FPS Detection & Fallback

  • Auto‑detect monitor refresh:

    • Windows: EnumDisplaySettingsEx (or DXGI if available).
    • macOS: CGDisplayCopyDisplayMode.
    • Linux/X11: XRandR.
  • If detection fails: fallback = 60 FPS. Render loop uses delta‑time; frame pacing avoids busy‑wait.

Audio Polyphony & Debounce Policy

  • Each keystroke = independent playback voice.
  • If a key is pressed before any debounce time, play an additional voice simultaneously; never cut previous audio.
  • Limit via max_concurrent_playbacks (default 16; configurable). LRU drop oldest voice when limit exceeded.
  • Visual debounce/rate‑limit may still cap badges per second, independent of audio.

Badges: Flying, Fades, Low Disturbance

  • Motion: each badge follows a light “flight” path (Bezier or velocity+noise drift) upward/sideways; minimal screen occupation.
  • Fades: explicit fade‑in (60–120 ms) and fade‑out (200–600 ms). Lifetime ~0.7–1.2 s (randomized).
  • Multiples: many badges may coexist; back‑pressure limits (e.g., cap 150 active; resume at <80).
  • PNG Atlas: select random lizard sprite; optional subtle rotation ±5° and scale jitter to avoid repetition.

OpenGL Overlay & Click‑through

  • Single OpenGL context; instanced draws for badges; radial alpha for circular badge BG.

  • Click‑through:

    • Windows: layered window WS_EX_LAYERED|WS_EX_TRANSPARENT|WS_EX_NOACTIVATE|WS_EX_TOPMOST.
    • macOS: non‑opaque NSWindow with ignoresMouseEvents=YES.
    • Linux X11: ARGB visual + input shape region; compositing WM required. Wayland: feature limited.

RAII & Memory Clearance

  • Guards everywhere: unique ownership for GL objects, hooks, audio devices; scope guards for cleanup; zero memory of PCM buffers after use where applicable.
  • No raw new/delete in app code; use smart pointers and custom handle wrappers; deterministic teardown order.

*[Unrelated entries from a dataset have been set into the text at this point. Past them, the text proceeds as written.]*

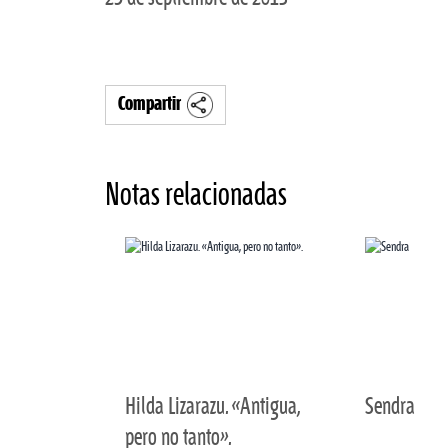
Compartir
Notas relacionadas
Hilda Lizarazu. «Antigua,
Sendra
pero no tanto».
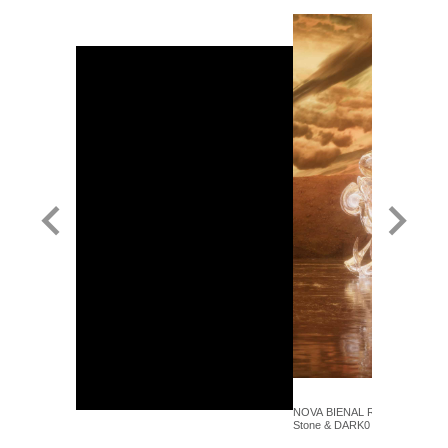
NOVA BIENAL RIO 2023 - Geor
Stone & DARK0 - SuperStars -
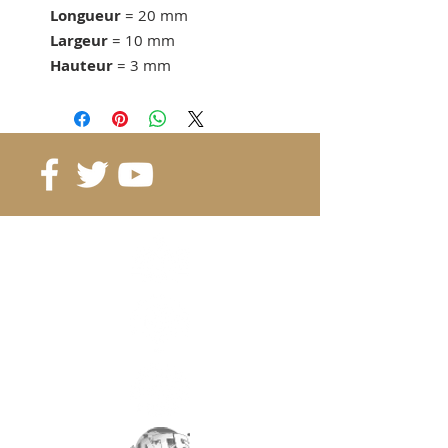
Longueur
= 20 mm
Largeur
= 10 mm
Hauteur
= 3 mm
Force d'adhérence
= 2.53 KG
dès 10 pcs. 0.64 CHF/pc.
dès 20 pcs. 0.53 CHF/pc.
dès 40 pcs. 0.49 CHF/pc.
Référence
: B20-10-3A (4.6g)
Grade
: N35
Magnétisation
: 2233 Gauss
Revêtement
:
nickel/cuivre/nickel
Aimantation
: selon la hauteur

Config Additions (lizard.json)

  • emoji_pngs (array of atlas sprite names) or emoji_atlas (path).
  • max_concurrent_playbacks (int, default 16).
  • fps_mode ("auto"|"fixed"), fps_fixed (default 60).
  • Platform config roots: Windows %LOCALAPPDATA%/LizardHook/, Linux $XDG_CONFIG_HOME/lizard_hook/, macOS ~/Library/Application Support/LizardHook/.

Build Notes (Windows MinGW)

  • Link: opengl32, gdi32, user32, shell32, dwmapi, winmm.
  • Statically link runtime if possible; produce a single EXE with embedded assets.

Keyboard Hooks — Documentation Summary

  • Windows: SetWindowsHookExW(WH_KEYBOARD_LL) in its own thread.
  • macOS: CGEventTapCreate(kCGHIDEventTap, kCGHeadInsertEventTap, ...) with CFRunLoop; requires Accessibility permission.
  • Linux/X11: XInput2 raw events via XISelectEvents; fallback XRecord; requires X11 (not Wayland). On Wayland, global capture is not available without compositor‑specific protocols.

(These updates override earlier Direct2D/emoji‑font/MSVC‑specific mentions.)